As far as P2P investments are concerned, the same thing applies. Lenders that want to invest their money through peer-to-peer lending need to first decide how much they want to invest, and then also where.
There are various platforms for P2P investment matching out there, and each has its own unique selling points. Potential investors need to consider factors such as the security of assets, anti-fraud policies, and the financial history of the platform itself when choosing.
Naturally, another concern is the borrowers that the investment will be made available to. Between property, consumer, and business lending, selecting the right market is also a key decision. Every possible segment of the overall borrower pool is subject to certain risk factors—the real estate market and its stability can significantly impact the returns from property lending, for example, whereas consumer lending can be affected by large increases in unemployment.
Once again, the key is variety. A smart lender should try to spread their investment out—across platforms and across borrower types. It’s important to know that there are no “right” decisions when it comes to lending.
Investing in the Many, Not the Few
There are only risk factors and predictions. Since invested capital is always at risk, it’s in the lender’s best interest to spread their money as far as they can. Down to the smallest element, this also means that ideally, money should go to multiple smaller borrowers rather than one large one.
Lending a small amount to ten people is safer than lending a large amount to one—more borrowers mean that even if some default and are unable to make repayments, others will continue to pay, and the returns only decrease, they don’t stop entirely. It’s also less of a financial burden (and therefore easier) to pay back smaller amounts, meaning that in many cases, smaller amounts are more likely to be paid back on time than larger ones would be.
It’s worth noting that a good diversification plan covers as many different sectors and industries as possible—just spreading across different property investments isn’t as secure as investing in properties, people, and businesses. Similarly, investing with several different tech startups, for example, isn’t as effective as investing with different types of companies in different industries.
What about the Benefits?
In addition to strongly mitigating risks to the P2P investments themselves, diversifying has another advantage: it allows the investor to take a more passive approach to the process. While it is possible to build a specific portfolio by hand-picking individual opportunities, this is a huge amount of work and, depending on the scale of the investment, can be nearly impossible to maintain over time.
For portfolio monitoring and reporting, this creates additional burdens as well. Individual P2P loans would require individual return reports, whereas investments through platforms that diversify and spread to different borrowers can more easily be summarized into a single report. For casual investors, this can mean hassle-free money returns without much need for active portfolio management.
P2P and Long-Term Planning
For hesitant lenders, P2P investments can seem risky. At a glance, this is understandable. Most people are used to using banks for all things money; that is, saving, investing, borrowing, and lending. P2P offers a more fluid alternative though that has some very real benefits for investors.

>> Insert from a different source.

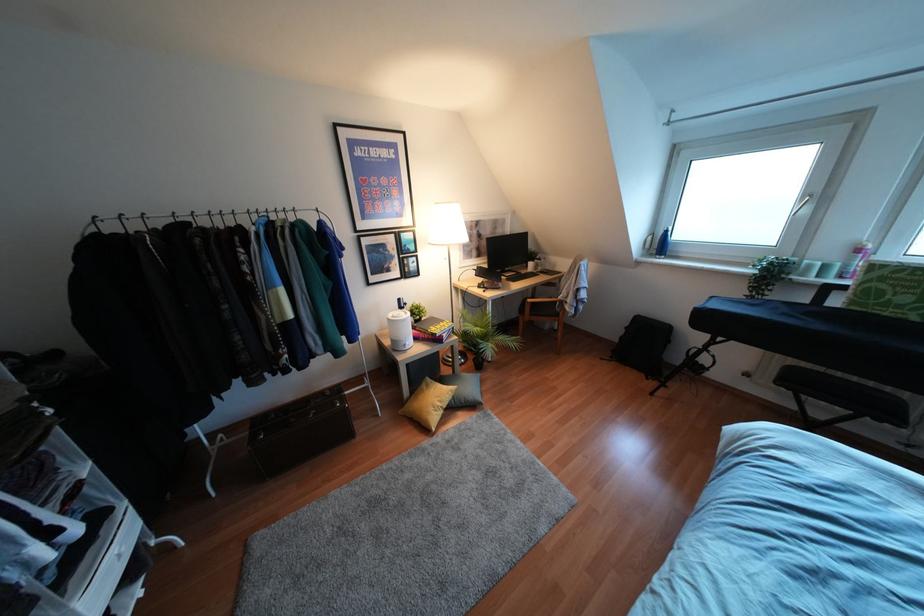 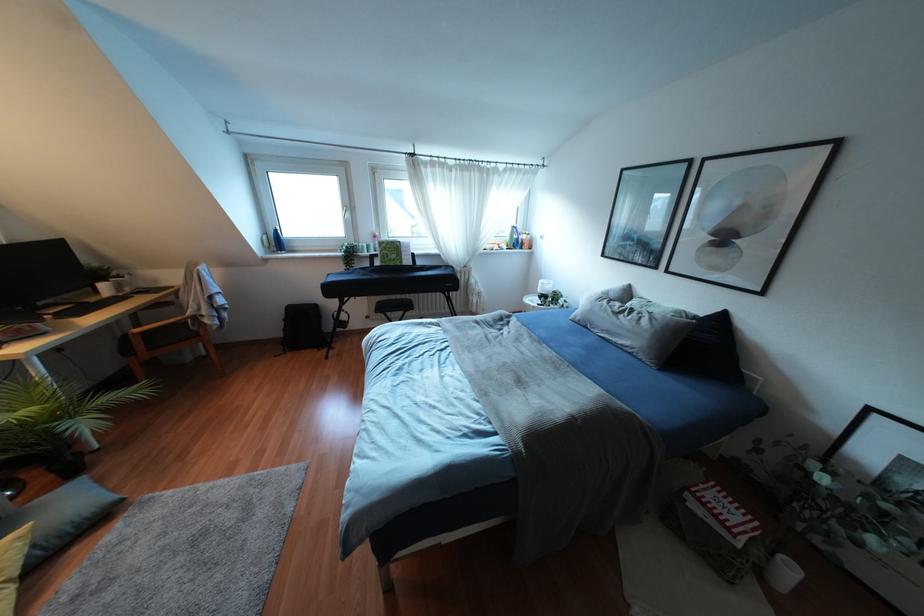 Where in the second image is the point corresponding to (806,209) from the first image?

(346, 215)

Transparency is one of these benefits. Investors can see information about borrowers and make informed decisions about their money. They can select what they consider the most low-risk opportunities. At the same time, since many platforms offer guarantees, even if a loan defaults, the investor will at least get back their initial investment; in other words, high liquidity and low-risk money planning.

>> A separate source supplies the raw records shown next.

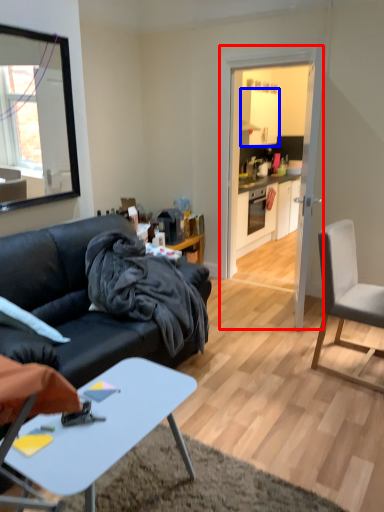 Question: Which object appears closest to the camera in this image, glass door (highlighted by a red box) or cabinetry (highlighted by a blue box)?

Choices:
 (A) glass door
 (B) cabinetry

Answer: (A) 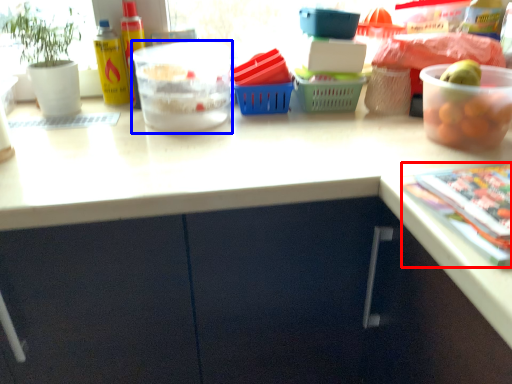 Question: Among these objects, which one is nearest to the camera, magazine (highlighted by a red box) or bowl (highlighted by a blue box)?

Choices:
 (A) magazine
 (B) bowl

Answer: (A) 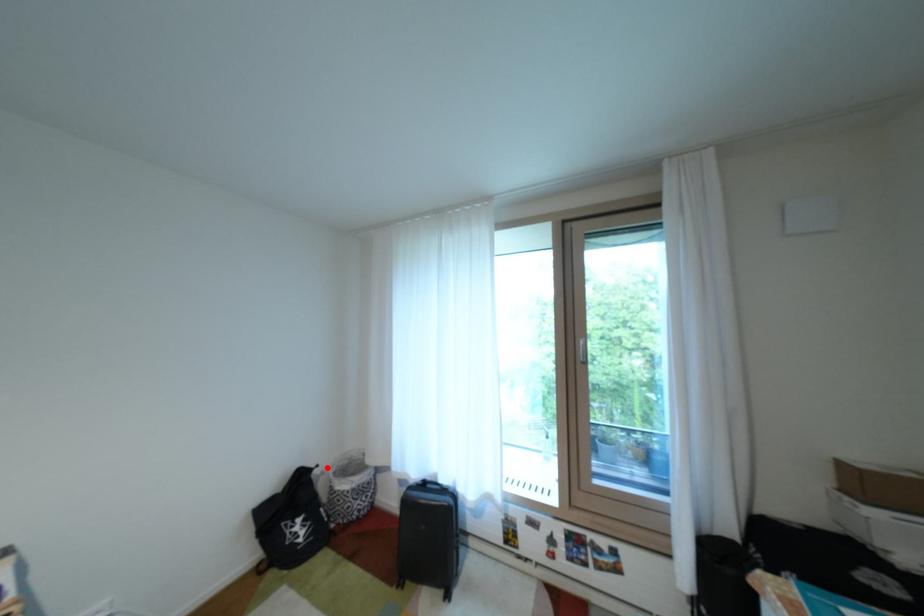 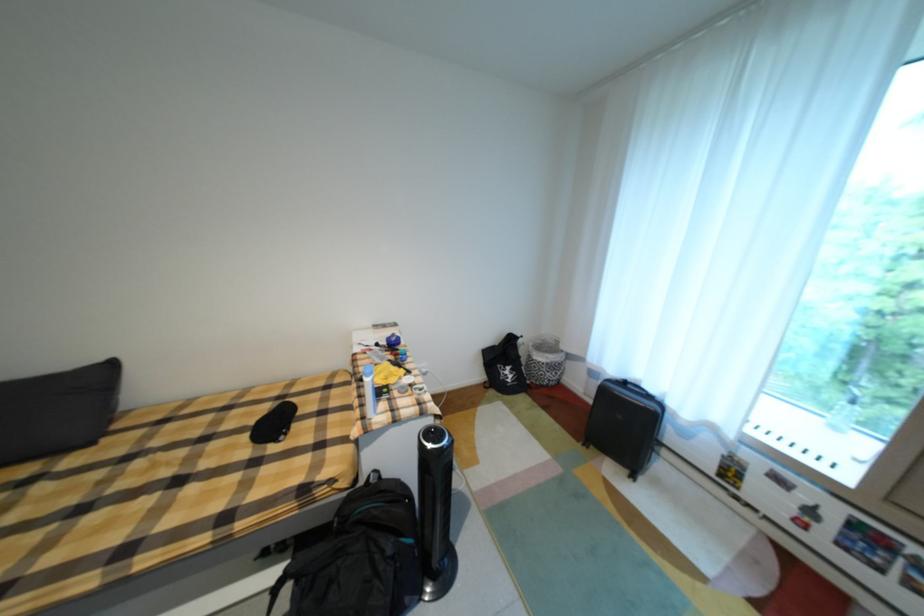 Question: I am providing you with two images of the same scene from different viewpoints. In image1, a red point is highlighted. Considering the same 3D point in image2, which of the following is correct?

Choices:
 (A) It is closer
 (B) It is farther

Answer: (B)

This makes P2P lending a surprisingly attractive option for retirement planning. Compared to traditional savings accounts with banks, this type of investment is likely to generate higher returns, and, unlike pension funds, investors can relatively easily access it whenever they need to. This means that compared to the long-term deposit options that banks offer, P2P lending can show positive results quicker, and the lender has more control over exactly what happens with their money.
Whether it’s for long-term returns, retirement funds, or purely to dip your toes into investing, peer-to-peer lending can be a great tool in any investor’s belt. A smart investor will also diversify their portfolio, for maximum returns and minimal risk—that’s where this type of investment really shines.